7. Know when to use HIS — and when not to. Hospices don’t have to complete HIS for patients who were already on service as of the July 1 implementation date. The data collection tool will apply only to patients who have both a HIS-Admission and a HIS-Discharge, clarified CMS’s Robin Dowell in a Jan. 22 Open Door Forum for home health and hospice providers (see Eli’s Hospice Insider, Vol. 7, No. 3). So, patients you admitted before July 1 will not need a discharge HIS, even when their episodes end after July 1.

But now that July 1 has passed, hospices must complete a HIS for every newly admitted patient, regardless of payer source, age, site of service, transfer status, or previous revocation/discharge, Franziska Rokoske, with CMS HIS contractor RTI, said in the January forum.

Clarification: That means when a patient transfers from another hospice to your agency, you need to complete a HIS-Admission just as you would for any patient newly admitted to your program, Dowell explained in the forum.

Hospices may be confused, because CMS will use data only from patients 18 years and older to calculate hospices’ quality measure scores. But hospices will need to collect and report data for their under-18 patients, even if CMS won’t currently use the data for quality reporting purposes, Dowell noted in the forum.
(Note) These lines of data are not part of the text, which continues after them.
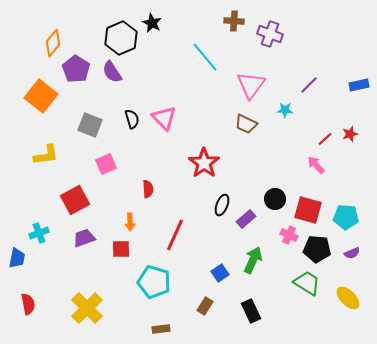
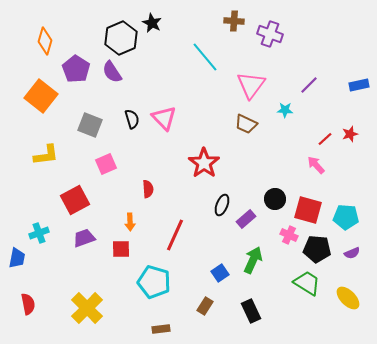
orange diamond at (53, 43): moved 8 px left, 2 px up; rotated 24 degrees counterclockwise
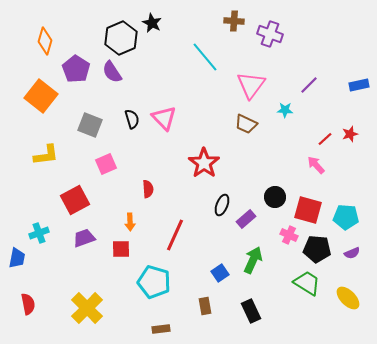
black circle at (275, 199): moved 2 px up
brown rectangle at (205, 306): rotated 42 degrees counterclockwise
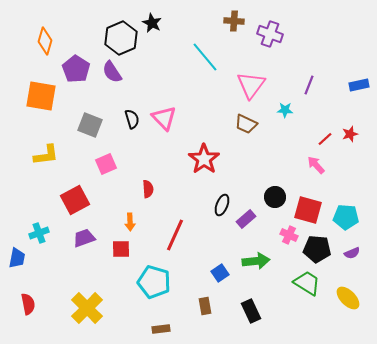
purple line at (309, 85): rotated 24 degrees counterclockwise
orange square at (41, 96): rotated 28 degrees counterclockwise
red star at (204, 163): moved 4 px up
green arrow at (253, 260): moved 3 px right, 1 px down; rotated 60 degrees clockwise
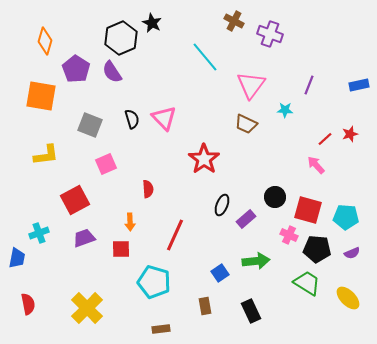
brown cross at (234, 21): rotated 24 degrees clockwise
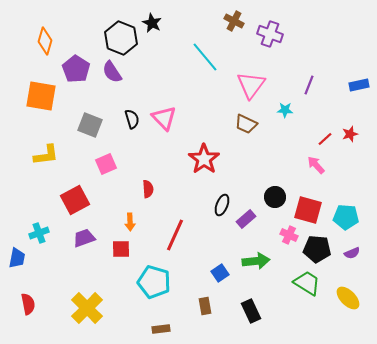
black hexagon at (121, 38): rotated 16 degrees counterclockwise
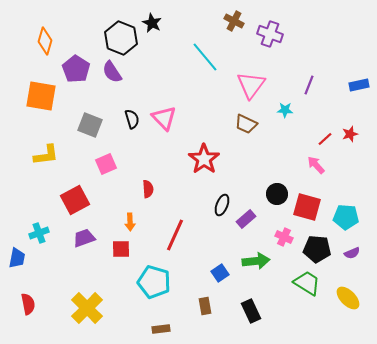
black circle at (275, 197): moved 2 px right, 3 px up
red square at (308, 210): moved 1 px left, 3 px up
pink cross at (289, 235): moved 5 px left, 2 px down
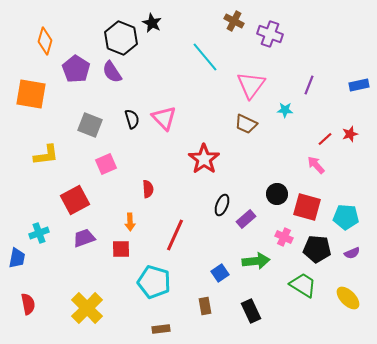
orange square at (41, 96): moved 10 px left, 2 px up
green trapezoid at (307, 283): moved 4 px left, 2 px down
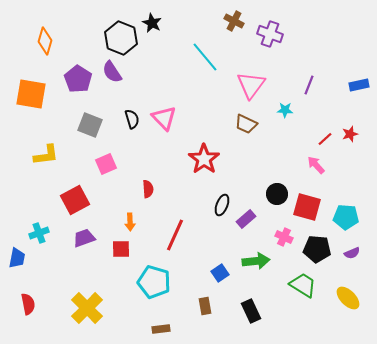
purple pentagon at (76, 69): moved 2 px right, 10 px down
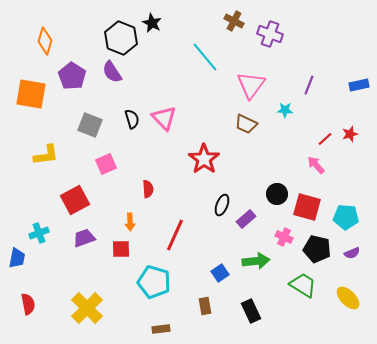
purple pentagon at (78, 79): moved 6 px left, 3 px up
black pentagon at (317, 249): rotated 8 degrees clockwise
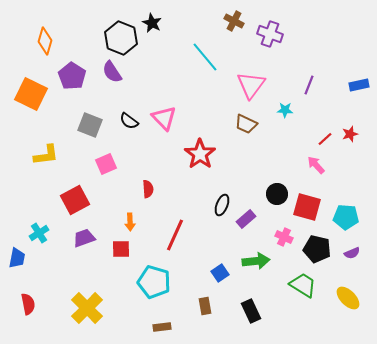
orange square at (31, 94): rotated 16 degrees clockwise
black semicircle at (132, 119): moved 3 px left, 2 px down; rotated 144 degrees clockwise
red star at (204, 159): moved 4 px left, 5 px up
cyan cross at (39, 233): rotated 12 degrees counterclockwise
brown rectangle at (161, 329): moved 1 px right, 2 px up
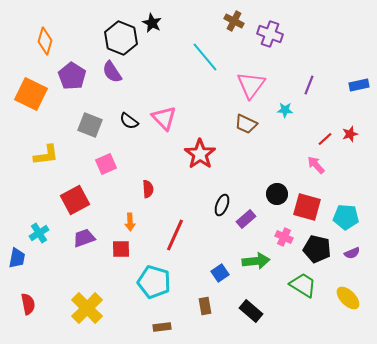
black rectangle at (251, 311): rotated 25 degrees counterclockwise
8. Track deadlines for compliance. HIS records require two deadlines — the completion date and submission date.

The 30-day submission deadline is reasonable, Wilson says. But the 14-day completion deadline for a HIS-Admission and seven-day deadline for HIS-Discharge will be a huge burden to hospices, Wilson predicts (see related story, p. 57).

If you haven’t already, “establish a process for tracking the timeframes to complete the admission and discharge HIS and timeframes for submitting the data to CMS,” Ross recommends.

9. Review HIS records. Especially now when HIS is new, review records to make sure they are filled out accurately. Use examples of inaccuracies to fuel further staff education.

10. Gear up for quality improvement. “Once a hospice is comfortable with the accuracy of the data, begin trending the results to look for opportunities for improvement” in care quality, Ross offers. “While these are process measures, not outcome measures, good processes will lead to better outcomes.”